### Data

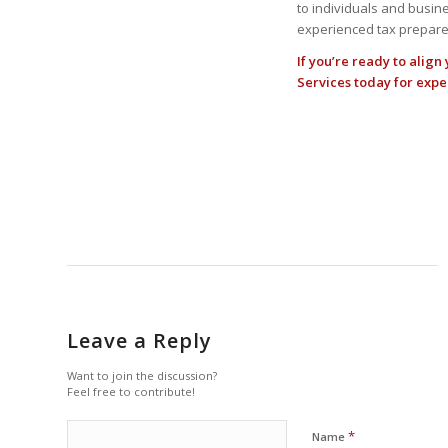
to individuals and busine
experienced tax preparer
If you’re ready to align
Services
today for expe
Leave a Reply
Want to join the discussion?
Feel free to contribute!
*
Name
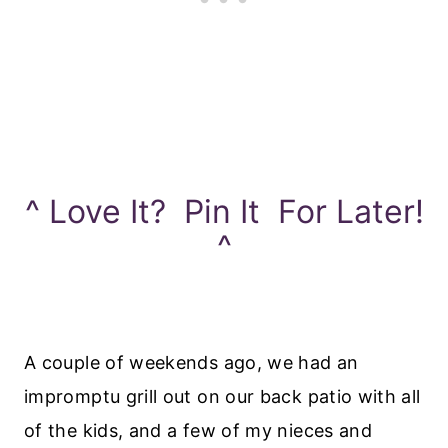
^ Love It? Pin It For Later!
^
A couple of weekends ago, we had an
impromptu grill out on our back patio with all
of the kids, and a few of my nieces and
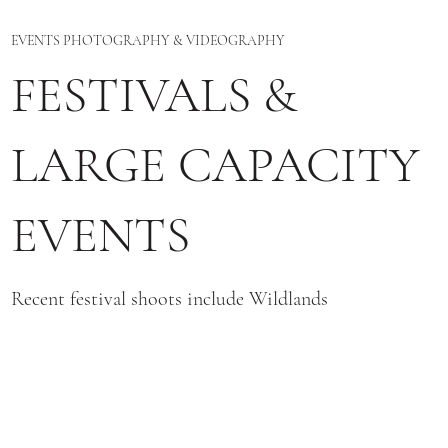
EVENTS PHOTOGRAPHY & VIDEOGRAPHY
FESTIVALS &
LARGE CAPACITY
EVENTS
Recent festival shoots include Wildlands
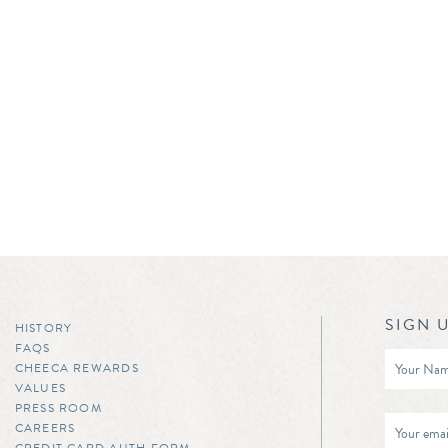
SIGN 
HISTORY
FAQS
CHEECA REWARDS
VALUES
PRESS ROOM
CAREERS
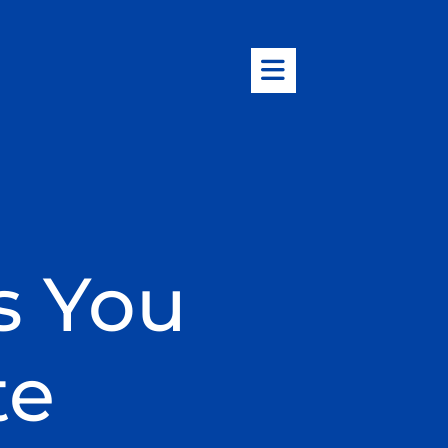
s You
te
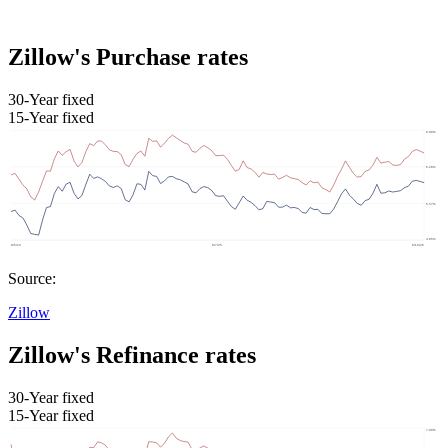
Zillow's Purchase rates
30-Year fixed
15-Year fixed
Source:
Zillow
Zillow's Refinance rates
30-Year fixed
15-Year fixed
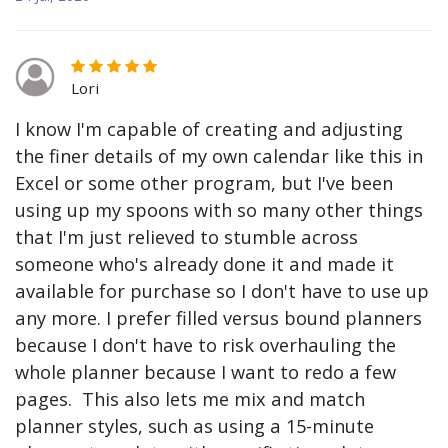
Lori
I know I'm capable of creating and adjusting
the finer details of my own calendar like this in
Excel or some other program, but I've been
using up my spoons with so many other things
that I'm just relieved to stumble across
someone who's already done it and made it
available for purchase so I don't have to use up
any more. I prefer filled versus bound planners
because I don't have to risk overhauling the
whole planner because I want to redo a few
pages. This also lets me mix and match
planner styles, such as using a 15-minute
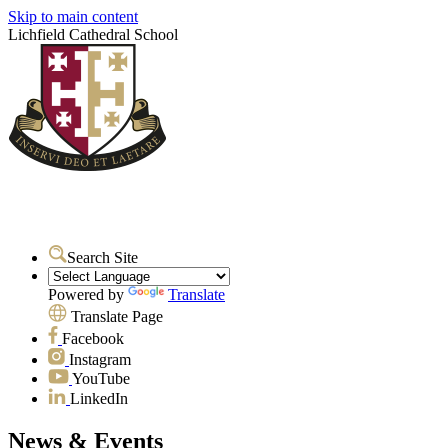
Skip to main content
Lichfield Cathedral School
Search Site
Powered by
Translate
Translate Page
Facebook
Instagram
YouTube
LinkedIn
News & Events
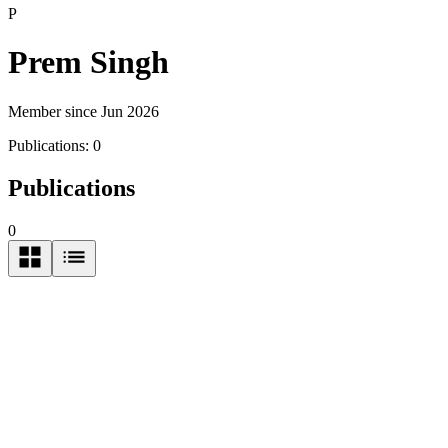
P
Prem Singh
Member since Jun 2026
Publications:
0
Publications
0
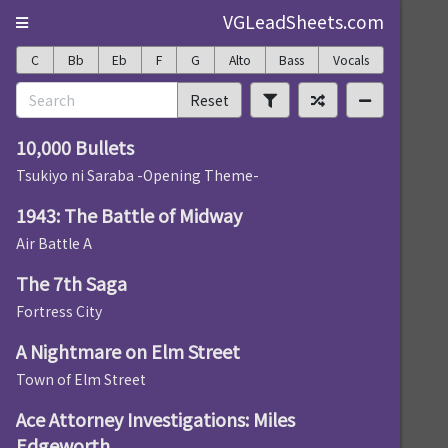
VGLeadSheets.com
C
Bb
Eb
F
G
Alto
Bass
Vocals
Reset
10,000 Bullets
Tsukiyo ni Saraba -Opening Theme-
1943: The Battle of Midway
Air Battle A
The 7th Saga
Fortress City
A Nightmare on Elm Street
Town of Elm Street
Ace Attorney Investigations: Miles
Edgeworth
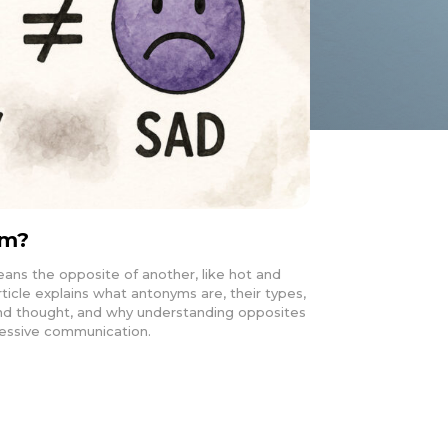
ym?
ans the opposite of another, like hot and
rticle explains what antonyms are, their types,
nd thought, and why understanding opposites
pressive communication.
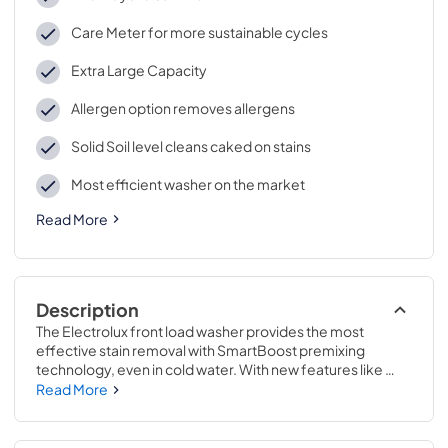
Care Meter for more sustainable cycles
Extra Large Capacity
Allergen option removes allergens
Solid Soil level cleans caked on stains
Most efficient washer on the market
Read More
Description
The Electrolux front load washer provides the most 
effective stain removal with SmartBoost premixing 
technology, even in cold water. With new features like 
Cold Sanitize and a Care Meter to help make sustainable 
Read More
selections easier, this machine is optimized to perform in 
cold water. It features the industry's first Adaptive 
Dispenser that accepts detergent packs to give you the 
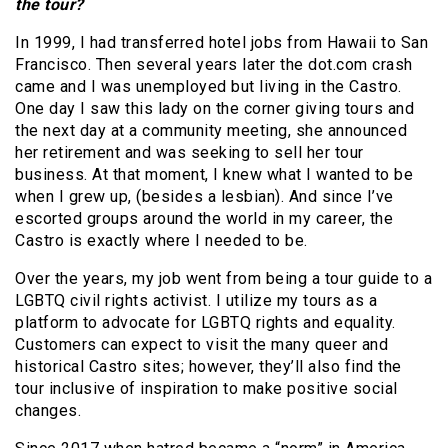
the tour?
In 1999, I had transferred hotel jobs from Hawaii to San
Francisco. Then several years later the dot.com crash
came and I was unemployed but living in the Castro.
One day I saw this lady on the corner giving tours and
the next day at a community meeting, she announced
her retirement and was seeking to sell her tour
business. At that moment, I knew what I wanted to be
when I grew up, (besides a lesbian). And since I’ve
escorted groups around the world in my career, the
Castro is exactly where I needed to be.
Over the years, my job went from being a tour guide to a
LGBTQ civil rights activist. I utilize my tours as a
platform to advocate for LGBTQ rights and equality.
Customers can expect to visit the many queer and
historical Castro sites; however, they’ll also find the
tour inclusive of inspiration to make positive social
changes.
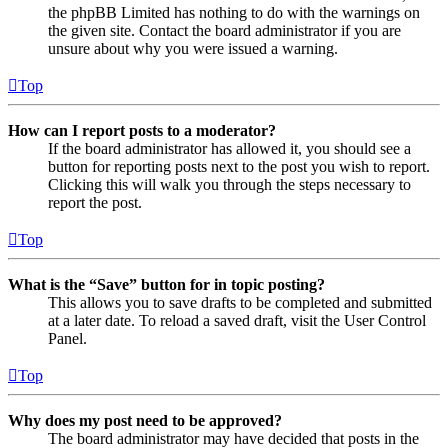
the phpBB Limited has nothing to do with the warnings on
the given site. Contact the board administrator if you are
unsure about why you were issued a warning.
Top
How can I report posts to a moderator?
If the board administrator has allowed it, you should see a
button for reporting posts next to the post you wish to report.
Clicking this will walk you through the steps necessary to
report the post.
Top
What is the “Save” button for in topic posting?
This allows you to save drafts to be completed and submitted
at a later date. To reload a saved draft, visit the User Control
Panel.
Top
Why does my post need to be approved?
The board administrator may have decided that posts in the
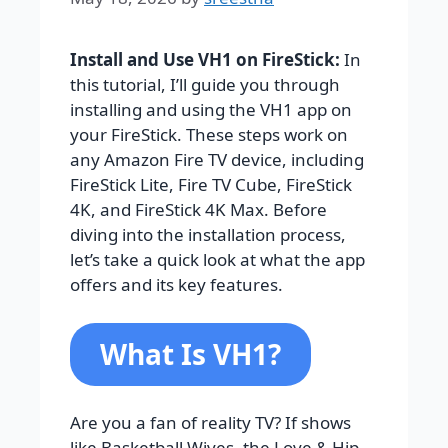
Install and Use VH1 on FireStick:
In
this tutorial, I’ll guide you through
installing and using the VH1 app on
your FireStick. These steps work on
any Amazon Fire TV device, including
FireStick Lite, Fire TV Cube, FireStick
4K, and FireStick 4K Max. Before
diving into the installation process,
let’s take a quick look at what the app
offers and its key features.
What Is VH1?
Are you a fan of reality TV? If shows
like Basketball Wives, the Love & Hip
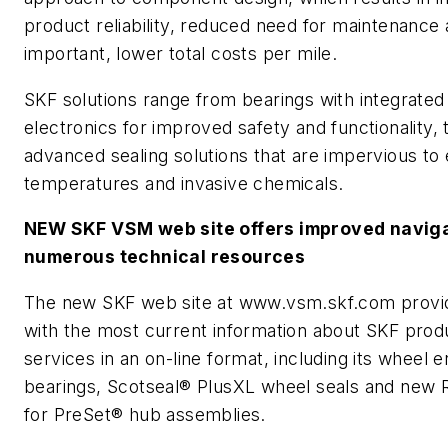
product reliability, reduced need for maintenance
important, lower total costs per mile.
SKF solutions range from bearings with integrated
electronics for improved safety and functionality, 
advanced sealing solutions that are impervious to
temperatures and invasive chemicals.
NEW SKF VSM web site offers improved naviga
numerous technical resources
The new SKF web site at www.vsm.skf.com provi
with the most current information about SKF prod
services in an on-line format, including its wheel 
bearings, Scotseal® PlusXL wheel seals and new R
for PreSet® hub assemblies.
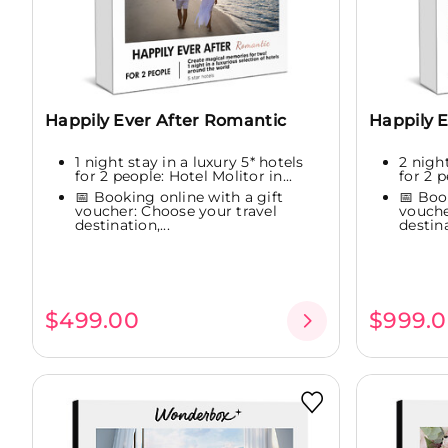
Happily Ever After Romantic
Happily E
1 night stay in a luxury 5* hotels
2 night
for 2 people: Hotel Molitor in...
for 2 p
📅 Booking online with a gift
📅 Boo
voucher: Choose your travel
vouche
destination,...
destina
$499.00
$999.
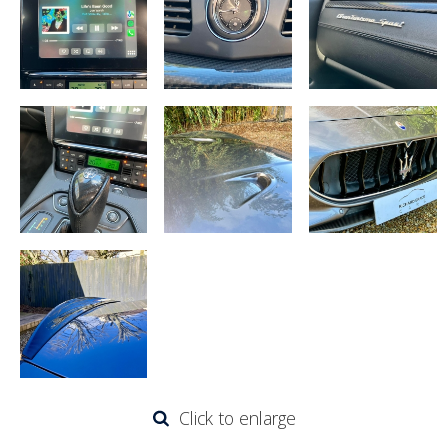
Click to enlarge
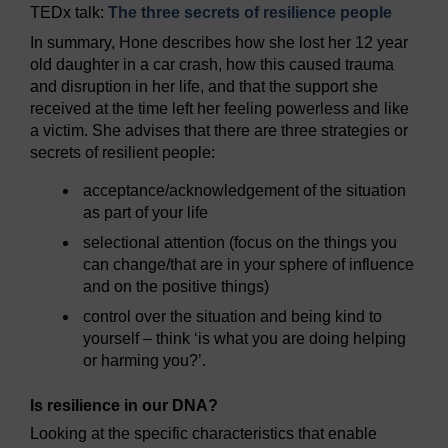
TEDx talk:
The three secrets of resilience people
In summary, Hone describes how she lost her 12 year
old daughter in a car crash, how this caused trauma
and disruption in her life, and that the support she
received at the time left her feeling powerless and like
a victim. She advises that there are three strategies or
secrets of resilient people:
acceptance/acknowledgement of the situation
as part of your life
selectional attention (focus on the things you
can change/that are in your sphere of influence
and on the positive things)
control over the situation and being kind to
yourself – think ‘is what you are doing helping
or harming you?’.
Is resilience in our DNA?
Looking at the specific characteristics that enable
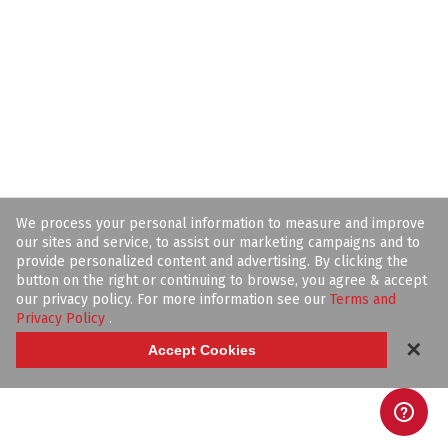
We process your personal information to measure and improve
our sites and service, to assist our marketing campaigns and to
provide personalized content and advertising. By clicking the
button on the right or continuing to browse, you agree & accept
our privacy policy. For more information see our
Terms and
Privacy Policy
.
✕
Accept Cookies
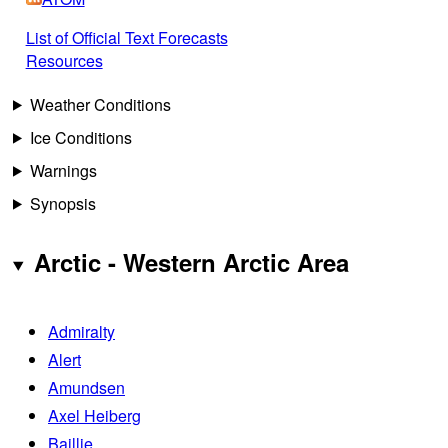
List of Official Text Forecasts
Resources
Weather Conditions
Ice Conditions
Warnings
Synopsis
Arctic - Western Arctic Area
Admiralty
Alert
Amundsen
Axel Heiberg
Baillie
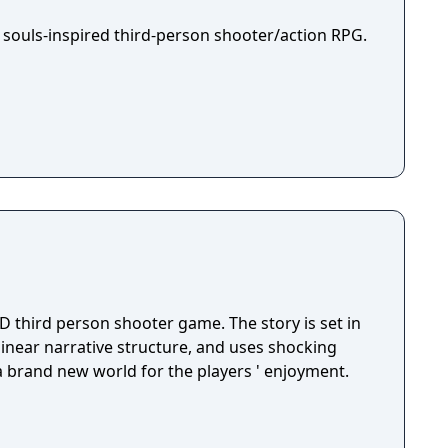
 souls-inspired third-person shooter/action RPG.
D third person shooter game. The story is set in
 linear narrative structure, and uses shocking
 a brand new world for the players ' enjoyment.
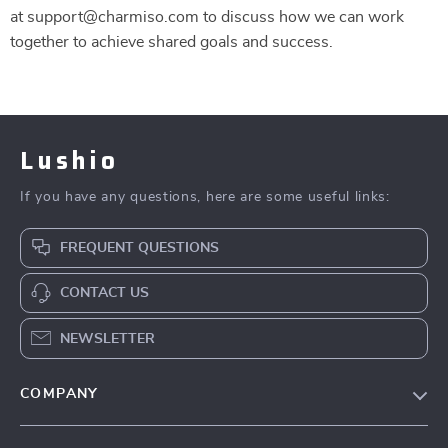
at support@charmiso.com to discuss how we can work
together to achieve shared goals and success.
Lushio
If you have any questions, here are some useful links:
FREQUENT QUESTIONS
CONTACT US
NEWSLETTER
COMPANY
Our Story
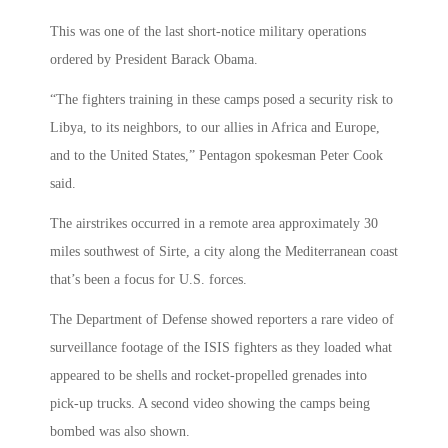
This was one of the last short-notice military operations
ordered by President Barack Obama.
“The fighters training in these camps posed a security risk to
Libya, to its neighbors, to our allies in Africa and Europe,
and to the United States,” Pentagon spokesman Peter Cook
said.
The airstrikes occurred in a remote area approximately 30
miles southwest of Sirte, a city along the Mediterranean coast
that’s been a focus for U.S. forces.
The Department of Defense showed reporters a rare video of
surveillance footage of the ISIS fighters as they loaded what
appeared to be shells and rocket-propelled grenades into
pick-up trucks. A second video showing the camps being
bombed was also shown.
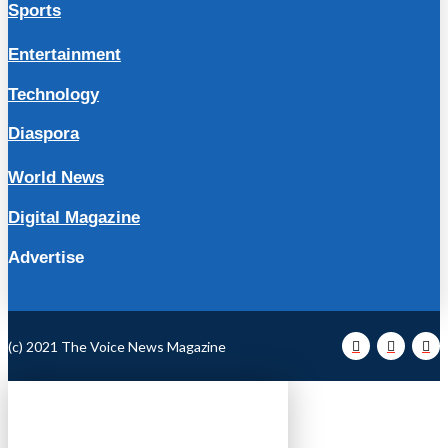
Sports
Entertainment
Technology
Diaspora
World News
Digital Magazine
Advertise
(c) 2021 The Voice News Magazine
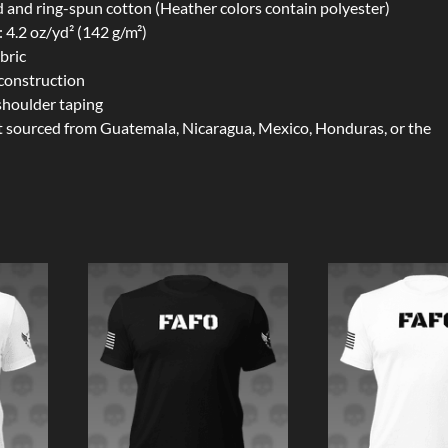
and ring-spun cotton (Heather colors contain polyester)
: 4.2 oz/yd² (142 g/m²)
bric
construction
shoulder taping
t sourced from Guatemala, Nicaragua, Mexico, Honduras, or the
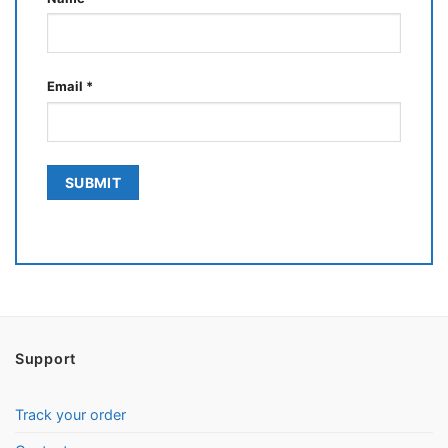
Email
*
Support
Track your order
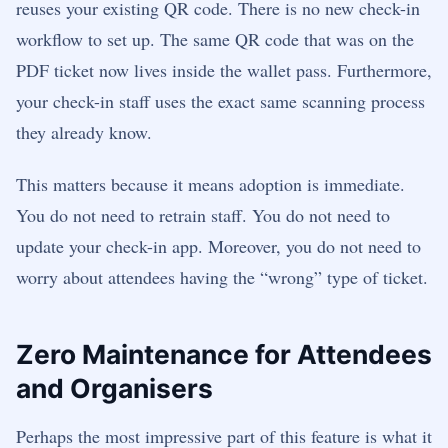
reuses your existing QR code. There is no new check-in
workflow to set up. The same QR code that was on the
PDF ticket now lives inside the wallet pass. Furthermore,
your check-in staff uses the exact same scanning process
they already know.
This matters because it means adoption is immediate.
You do not need to retrain staff. You do not need to
update your check-in app. Moreover, you do not need to
worry about attendees having the “wrong” type of ticket.
Zero Maintenance for Attendees
and Organisers
Perhaps the most impressive part of this feature is what it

######

Task instructions: Pictures are to be left out, and the lines from the beginning of the records through the line with "impromptu grill out" are to be printed exactly, with nothing added.

Completed task:
to individuals and busine
experienced tax preparer
If you’re ready to align
Services
today for expe
Leave a Reply
Want to join the discussion?
Feel free to contribute!
*
Name
^ Love It? Pin It For Later!
^
A couple of weekends ago, we had an
impromptu grill out on our back patio with all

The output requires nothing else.